Abstract

The Johns Hopkins Plasma Spectroscopy Group is developing a transmission grating based imaging spectrometer for the ultrasoft x-ray [(USXR), 10–300 Å] range. The spectrometer will be integrated into an impurity diagnostic package for magnetic fusion experiments, which provides time and space resolved information about radiation losses, Zeff profiles, and particle transport. The spectrometer has a simple layout, consisting of collimating and space resolving slits, a transmission grating, and a two-dimensional imaging USXR detector. We tested two types of detectors, a CsI coated multichannel plate and a phosphor P45 coated fiber optic plate, both with intensified charge-coupled-device image readout. The performance of the 5000 1/mm, 3:1 bar to open area ratio transmission grating has been evaluated in the laboratory using Kα lines from a Manson source and the emission from a Penning discharge.

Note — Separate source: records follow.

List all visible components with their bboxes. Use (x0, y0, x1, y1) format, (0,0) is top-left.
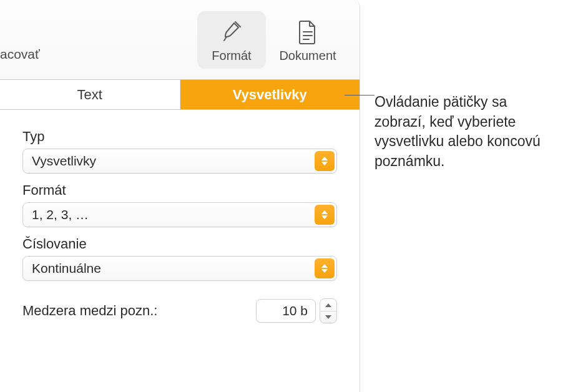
chevron-down-icon (321, 269, 328, 273)
callout-text: Ovládanie pätičky sa zobrazí, keď vyberi… (375, 92, 562, 172)
spacing-step-buttons (320, 298, 337, 323)
tab-bar: Text Vysvetlivky (0, 80, 360, 110)
chevron-up-icon (321, 210, 328, 214)
field-type-label: Typ (22, 129, 337, 145)
chevron-down-icon (321, 162, 328, 165)
tab-text[interactable]: Text (0, 80, 180, 109)
callout-leader-line (345, 95, 375, 96)
field-numbering-label: Číslovanie (22, 236, 337, 252)
brush-icon (220, 17, 243, 46)
chevron-up-icon (321, 264, 328, 268)
spacing-value: 10 b (282, 303, 308, 318)
spacing-step-down[interactable] (320, 311, 336, 323)
field-format-label: Formát (22, 182, 337, 198)
chevron-down-icon (321, 215, 328, 219)
format-button-label: Formát (212, 49, 251, 63)
numbering-select-value: Kontinuálne (32, 261, 101, 276)
type-select-value: Vysvetlivky (32, 154, 96, 169)
numbering-select[interactable]: Kontinuálne (22, 256, 337, 281)
spacing-stepper: 10 b (256, 298, 337, 323)
tab-text-label: Text (77, 87, 102, 103)
format-select-value: 1, 2, 3, … (32, 207, 89, 222)
tab-footnotes[interactable]: Vysvetlivky (180, 80, 360, 109)
tab-footnotes-label: Vysvetlivky (233, 87, 307, 103)
field-format: Formát 1, 2, 3, … (22, 182, 337, 227)
inspector-body: Typ Vysvetlivky Formát 1, 2, 3, … Číslov… (0, 110, 360, 323)
triangle-down-icon (325, 315, 331, 319)
spacing-label: Medzera medzi pozn.: (22, 303, 157, 319)
triangle-up-icon (325, 303, 331, 307)
document-icon (297, 17, 318, 46)
toolbar-left-text: acovať (0, 47, 40, 62)
field-numbering: Číslovanie Kontinuálne (22, 236, 337, 281)
document-button[interactable]: Dokument (273, 11, 342, 69)
field-type: Typ Vysvetlivky (22, 129, 337, 174)
numbering-select-chevron (315, 258, 335, 278)
inspector-panel: acovať Formát (0, 0, 360, 392)
document-button-label: Dokument (279, 49, 336, 63)
format-select-chevron (315, 205, 335, 225)
spacing-step-up[interactable] (320, 299, 336, 311)
format-button[interactable]: Formát (197, 11, 266, 69)
toolbar: acovať Formát (0, 0, 360, 80)
chevron-up-icon (321, 157, 328, 160)
spacing-row: Medzera medzi pozn.: 10 b (22, 298, 337, 323)
type-select-chevron (315, 151, 335, 171)
toolbar-right-group: Formát Dokument (197, 11, 342, 69)
type-select[interactable]: Vysvetlivky (22, 149, 337, 174)
format-select[interactable]: 1, 2, 3, … (22, 202, 337, 227)
spacing-value-field[interactable]: 10 b (256, 299, 316, 323)
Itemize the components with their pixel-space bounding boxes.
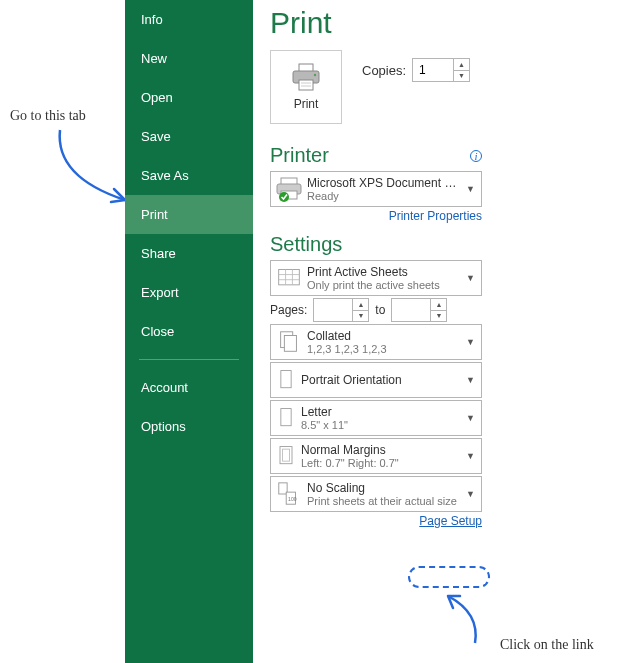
margins-desc: Left: 0.7" Right: 0.7" (301, 457, 462, 469)
copies-label: Copies: (362, 63, 406, 78)
printer-dropdown[interactable]: Microsoft XPS Document W… Ready ▼ (270, 171, 482, 207)
svg-point-9 (279, 192, 289, 202)
margins-title: Normal Margins (301, 443, 462, 457)
chevron-down-icon: ▼ (462, 413, 477, 423)
chevron-down-icon: ▼ (462, 489, 477, 499)
print-button[interactable]: Print (270, 50, 342, 124)
sidebar-item-save-as[interactable]: Save As (125, 156, 253, 195)
chevron-down-icon: ▼ (462, 273, 477, 283)
printer-icon (291, 63, 321, 91)
svg-rect-17 (281, 371, 291, 388)
chevron-down-icon: ▼ (462, 375, 477, 385)
print-panel: Print Print Copies: ▲ ▼ (270, 0, 640, 663)
chevron-down-icon: ▼ (462, 451, 477, 461)
print-button-label: Print (294, 97, 319, 111)
sheets-icon (275, 264, 303, 292)
page-title: Print (270, 6, 640, 40)
annotation-top: Go to this tab (10, 108, 86, 124)
paper-title: Letter (301, 405, 462, 419)
settings-heading: Settings (270, 233, 342, 256)
pages-range-row: Pages: ▲▼ to ▲▼ (270, 298, 482, 322)
printer-heading: Printer (270, 144, 329, 167)
svg-text:100: 100 (288, 496, 297, 502)
chevron-down-icon: ▼ (462, 184, 477, 194)
pages-label: Pages: (270, 303, 307, 317)
margins-icon (275, 442, 297, 470)
collate-dropdown[interactable]: Collated 1,2,3 1,2,3 1,2,3 ▼ (270, 324, 482, 360)
sidebar-item-options[interactable]: Options (125, 407, 253, 446)
svg-rect-10 (279, 269, 300, 284)
pages-from-input[interactable] (314, 299, 352, 321)
scaling-dropdown[interactable]: 100 No Scaling Print sheets at their act… (270, 476, 482, 512)
printer-properties-link[interactable]: Printer Properties (270, 209, 482, 223)
copies-up[interactable]: ▲ (454, 59, 469, 71)
print-what-dropdown[interactable]: Print Active Sheets Only print the activ… (270, 260, 482, 296)
scaling-title: No Scaling (307, 481, 462, 495)
printer-name: Microsoft XPS Document W… (307, 176, 462, 190)
scaling-icon: 100 (275, 480, 303, 508)
print-what-title: Print Active Sheets (307, 265, 462, 279)
copies-input[interactable] (413, 59, 453, 81)
backstage-sidebar: Info New Open Save Save As Print Share E… (125, 0, 253, 663)
down-arrow[interactable]: ▼ (431, 311, 446, 322)
copies-down[interactable]: ▼ (454, 71, 469, 82)
pages-to-input[interactable] (392, 299, 430, 321)
sidebar-item-close[interactable]: Close (125, 312, 253, 351)
collate-icon (275, 328, 303, 356)
sidebar-item-open[interactable]: Open (125, 78, 253, 117)
pages-to-spinner[interactable]: ▲▼ (391, 298, 447, 322)
paper-icon (275, 404, 297, 432)
sidebar-item-account[interactable]: Account (125, 368, 253, 407)
chevron-down-icon: ▼ (462, 337, 477, 347)
sidebar-item-new[interactable]: New (125, 39, 253, 78)
orientation-dropdown[interactable]: Portrait Orientation ▼ (270, 362, 482, 398)
pages-to-label: to (375, 303, 385, 317)
up-arrow[interactable]: ▲ (353, 299, 368, 311)
orientation-title: Portrait Orientation (301, 373, 462, 387)
up-arrow[interactable]: ▲ (431, 299, 446, 311)
svg-point-3 (314, 74, 316, 76)
sidebar-item-save[interactable]: Save (125, 117, 253, 156)
scaling-desc: Print sheets at their actual size (307, 495, 462, 507)
paper-desc: 8.5" x 11" (301, 419, 462, 431)
sidebar-separator (139, 359, 239, 360)
orientation-icon (275, 366, 297, 394)
printer-info-icon[interactable]: i (470, 150, 482, 162)
sidebar-item-info[interactable]: Info (125, 0, 253, 39)
printer-status-icon (275, 175, 303, 203)
page-setup-link[interactable]: Page Setup (270, 514, 482, 528)
pages-from-spinner[interactable]: ▲▼ (313, 298, 369, 322)
down-arrow[interactable]: ▼ (353, 311, 368, 322)
annotation-bottom: Click on the link (500, 637, 594, 653)
svg-rect-16 (284, 336, 296, 352)
printer-status: Ready (307, 190, 462, 202)
copies-spinner[interactable]: ▲ ▼ (412, 58, 470, 82)
margins-dropdown[interactable]: Normal Margins Left: 0.7" Right: 0.7" ▼ (270, 438, 482, 474)
sidebar-item-print[interactable]: Print (125, 195, 253, 234)
print-what-desc: Only print the active sheets (307, 279, 462, 291)
sidebar-item-export[interactable]: Export (125, 273, 253, 312)
paper-dropdown[interactable]: Letter 8.5" x 11" ▼ (270, 400, 482, 436)
sidebar-item-share[interactable]: Share (125, 234, 253, 273)
collate-desc: 1,2,3 1,2,3 1,2,3 (307, 343, 462, 355)
collate-title: Collated (307, 329, 462, 343)
svg-rect-18 (281, 409, 291, 426)
svg-rect-2 (299, 80, 313, 90)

A prototype spectrometer equiped with the first type detector and optimized for 6 Å spectral resolution has been tested successfully on the CDX-U tokamak at the Princeton Plasma Physics Laboratory. A spectrometer using the second detector version has been developed for the NSTX spherical torus at Princeton. Spatially resolved spectra have been recorded with 25–250 ms time integration with both spectrometers. In both experiments, spectra are dominated by low-Z impurities, C, N, and O.